Goat Hall Productions (GHP) is an opera company and musical theatre company based in Potrero Hill in San Francisco, California, United States. Presenting programs under the names San Francisco Cabaret Opera, Fresh Voices Festival of New Works, and The Kurt Weill Project, it was co-founded in 1997 by Harriet March Page and Dave Hurlbert, and is dedicated to the performance of opera and song, with a special interest in contemporary music.

They have presented works by Henry Purcell, John Pepusch, W.A. Mozart, Franz Schubert, Robert Schumann, Johann Strauss II, Gustav Mahler, Ralph Vaughan Williams, Igor Stravinsky, Francis Poulenc, Kurt Weill, Gian Carlo Menotti, Benjamin Britten, Leonard Bernstein, Stephen Sondheim, and living composers—particularly those of the San Francisco Bay Area.

== History ==
Goat Hall was founded in the venue of that name, located at 400 Missouri Street in San Francisco's Potrero Hill district—the former home of the Pickle Family Circus.

The group has presented world, U.S., and San Francisco premieres of works including those of Mark Alburger, Greg Bartholomew, John G. Bilotta, Daniel Felsenfeld, Steven Clark, Alden Jenks, Veronika Krausas, Lisa Scola Prosek, Mona Lyn Reese, Mary Watkins, and Cynthia Weyuker. Since 2001, GHP has also presented productions elsewhere in San Francisco (including Community Music Center, EXIT Theatre, Old First Church, Potrero Hill Neighborhood House, and Thick House), as well as Berkeley (Julia Morgan Chamber Arts House, and Live Oak Theatre), Oakland (Chapel of the Chimes and Oakland Metro Opera), and San Rafael (Dominican University of California).

The organization's Artistic Director and Founder is Harriet March Page. Mark Alburger is Music Director. Guest artists have included Janis Martin (soprano) and Erling Wold, the latter on a collaborative program with San Francisco Composers Chamber Orchestra.
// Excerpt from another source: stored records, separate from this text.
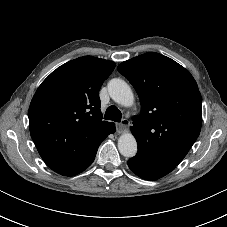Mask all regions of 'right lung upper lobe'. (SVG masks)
Segmentation results:
<instances>
[{
  "mask_svg": "<svg viewBox=\"0 0 227 227\" xmlns=\"http://www.w3.org/2000/svg\"><path fill=\"white\" fill-rule=\"evenodd\" d=\"M115 63L93 56L71 60L38 87L29 107V128L43 161L70 176L98 150L114 123L102 121L99 89Z\"/></svg>",
  "mask_w": 227,
  "mask_h": 227,
  "instance_id": "cb5924a9",
  "label": "right lung upper lobe"
}]
</instances>
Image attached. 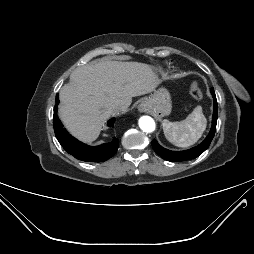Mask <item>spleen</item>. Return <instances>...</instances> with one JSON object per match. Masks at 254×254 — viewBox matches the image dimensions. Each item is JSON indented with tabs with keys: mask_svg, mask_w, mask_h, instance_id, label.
I'll list each match as a JSON object with an SVG mask.
<instances>
[{
	"mask_svg": "<svg viewBox=\"0 0 254 254\" xmlns=\"http://www.w3.org/2000/svg\"><path fill=\"white\" fill-rule=\"evenodd\" d=\"M207 120L201 106H197L180 122L163 120L162 126L165 137L172 144L186 148L197 142L206 129Z\"/></svg>",
	"mask_w": 254,
	"mask_h": 254,
	"instance_id": "spleen-1",
	"label": "spleen"
}]
</instances>
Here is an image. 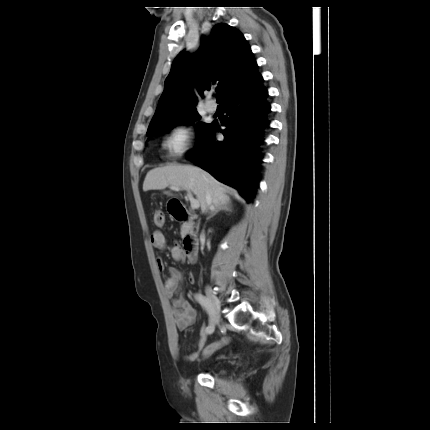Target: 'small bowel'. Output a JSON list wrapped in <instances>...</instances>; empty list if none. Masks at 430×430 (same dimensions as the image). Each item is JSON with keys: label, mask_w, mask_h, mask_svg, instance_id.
<instances>
[{"label": "small bowel", "mask_w": 430, "mask_h": 430, "mask_svg": "<svg viewBox=\"0 0 430 430\" xmlns=\"http://www.w3.org/2000/svg\"><path fill=\"white\" fill-rule=\"evenodd\" d=\"M151 243L158 250H167L176 261H181L185 258L184 250L178 244L174 243L173 245L168 246L166 238L160 230H155L151 234ZM157 267L159 270L164 269V263L160 258L157 259ZM183 279V274L177 268L169 267L168 277L164 282L166 294L172 303L175 324L179 330L188 328L197 316V311L192 303L185 299L180 292V285ZM185 279L190 284H193L195 280L194 275L191 272L186 274ZM207 335V328H202L200 336L196 342V350L185 357L187 361H195L198 359L201 352L203 354L207 347Z\"/></svg>", "instance_id": "small-bowel-1"}]
</instances>
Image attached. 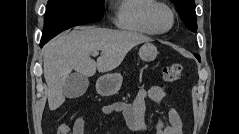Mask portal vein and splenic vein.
<instances>
[{
    "label": "portal vein and splenic vein",
    "instance_id": "portal-vein-and-splenic-vein-1",
    "mask_svg": "<svg viewBox=\"0 0 239 134\" xmlns=\"http://www.w3.org/2000/svg\"><path fill=\"white\" fill-rule=\"evenodd\" d=\"M98 54H99L98 51H96V52L93 53L94 56H97Z\"/></svg>",
    "mask_w": 239,
    "mask_h": 134
}]
</instances>
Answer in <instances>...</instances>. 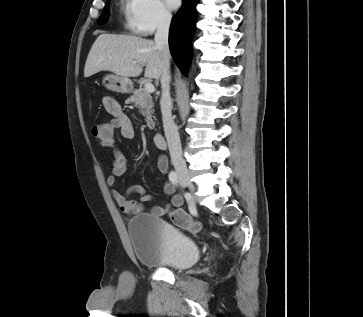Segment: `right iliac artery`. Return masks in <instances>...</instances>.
Listing matches in <instances>:
<instances>
[{
  "mask_svg": "<svg viewBox=\"0 0 363 317\" xmlns=\"http://www.w3.org/2000/svg\"><path fill=\"white\" fill-rule=\"evenodd\" d=\"M169 180L171 181V183L175 186H178V177L177 174L174 171H171L169 173Z\"/></svg>",
  "mask_w": 363,
  "mask_h": 317,
  "instance_id": "right-iliac-artery-1",
  "label": "right iliac artery"
}]
</instances>
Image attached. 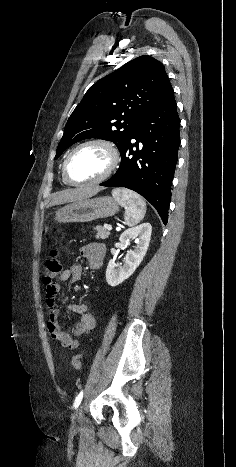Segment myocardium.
<instances>
[{"instance_id":"myocardium-1","label":"myocardium","mask_w":236,"mask_h":467,"mask_svg":"<svg viewBox=\"0 0 236 467\" xmlns=\"http://www.w3.org/2000/svg\"><path fill=\"white\" fill-rule=\"evenodd\" d=\"M87 146H100L103 149H105L109 155V165L106 171L98 178L91 180V181L78 182V181H75L71 177L70 171H69V165L74 154L80 149L87 147ZM120 161H121L120 152L117 146L112 141L105 139V138H95V139L87 140L77 145L66 157L64 164H63V169H62L63 177L68 184L73 185V186H88V185L98 184V183H101L107 180L117 170V168L119 167Z\"/></svg>"}]
</instances>
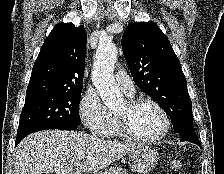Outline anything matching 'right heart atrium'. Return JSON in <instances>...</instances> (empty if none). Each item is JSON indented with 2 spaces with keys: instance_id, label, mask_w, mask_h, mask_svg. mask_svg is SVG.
<instances>
[{
  "instance_id": "1",
  "label": "right heart atrium",
  "mask_w": 224,
  "mask_h": 174,
  "mask_svg": "<svg viewBox=\"0 0 224 174\" xmlns=\"http://www.w3.org/2000/svg\"><path fill=\"white\" fill-rule=\"evenodd\" d=\"M79 112L83 124L91 133L106 136L111 130L113 117L96 92L86 91L80 101Z\"/></svg>"
}]
</instances>
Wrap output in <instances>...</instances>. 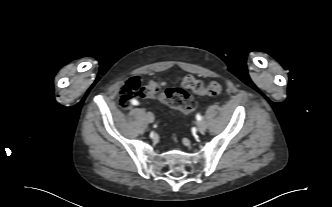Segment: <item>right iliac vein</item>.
Wrapping results in <instances>:
<instances>
[{"label": "right iliac vein", "instance_id": "63e3f726", "mask_svg": "<svg viewBox=\"0 0 332 207\" xmlns=\"http://www.w3.org/2000/svg\"><path fill=\"white\" fill-rule=\"evenodd\" d=\"M146 119L149 123H153L154 122V115L152 112H147L146 113Z\"/></svg>", "mask_w": 332, "mask_h": 207}]
</instances>
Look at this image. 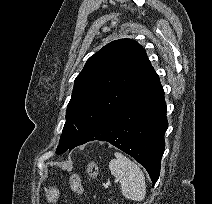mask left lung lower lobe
Wrapping results in <instances>:
<instances>
[{"instance_id": "left-lung-lower-lobe-1", "label": "left lung lower lobe", "mask_w": 212, "mask_h": 204, "mask_svg": "<svg viewBox=\"0 0 212 204\" xmlns=\"http://www.w3.org/2000/svg\"><path fill=\"white\" fill-rule=\"evenodd\" d=\"M167 127L164 91L154 73L84 131L73 148L93 140L107 141L143 165L154 185L160 174Z\"/></svg>"}]
</instances>
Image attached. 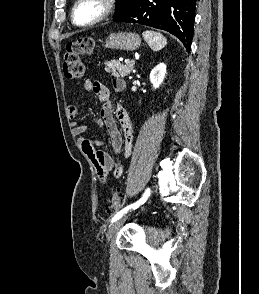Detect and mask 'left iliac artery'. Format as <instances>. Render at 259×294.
Segmentation results:
<instances>
[{"label":"left iliac artery","mask_w":259,"mask_h":294,"mask_svg":"<svg viewBox=\"0 0 259 294\" xmlns=\"http://www.w3.org/2000/svg\"><path fill=\"white\" fill-rule=\"evenodd\" d=\"M150 188H147L143 194V196L135 203L130 204L128 206H126L125 208H123L122 210H120L119 212H117L114 217L111 219V223L117 221L118 219H120L125 213H127L130 209H136L138 208L140 205L144 204L146 202V200L148 199V197L150 196Z\"/></svg>","instance_id":"obj_1"}]
</instances>
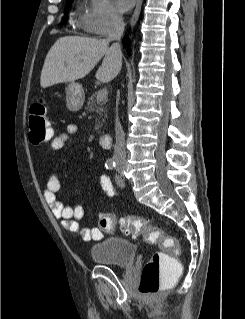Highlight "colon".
Returning <instances> with one entry per match:
<instances>
[{
    "label": "colon",
    "mask_w": 245,
    "mask_h": 319,
    "mask_svg": "<svg viewBox=\"0 0 245 319\" xmlns=\"http://www.w3.org/2000/svg\"><path fill=\"white\" fill-rule=\"evenodd\" d=\"M47 105L39 100L30 107L29 139L34 145H40L51 138L52 130L47 117ZM119 226L126 235L144 236L147 242L158 244L166 251L179 252L175 237L164 236L162 231L151 221L126 214L117 219L110 213L99 216V227L108 232H114ZM182 271V267L173 262L164 251L154 253L142 269L139 291L151 296L158 293L163 287L173 281Z\"/></svg>",
    "instance_id": "colon-1"
}]
</instances>
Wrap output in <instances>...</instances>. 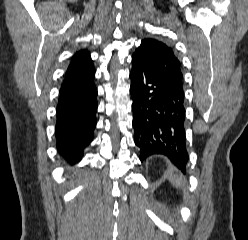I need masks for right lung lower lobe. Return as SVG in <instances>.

GHP has been covered by Berkeley Daily Planet, East Bay Express, San Francisco Bay Guardian, and San Francisco Chronicle.

Goat Hall has received support from the Ann and Gordon Getty Foundation, William and Flora Hewlett Foundation, Marra Foundation, Meet the Composer, MetLife Foundation, Theatre Bay Area CASH Grants, and the Zellerbach Family Foundation.

With its annual Fresh Voices programs, Goat Hall Productions is at the forefront of presenting new operas and songs in the San Francisco Bay Area, having showcased more than 120 new works in the last decade.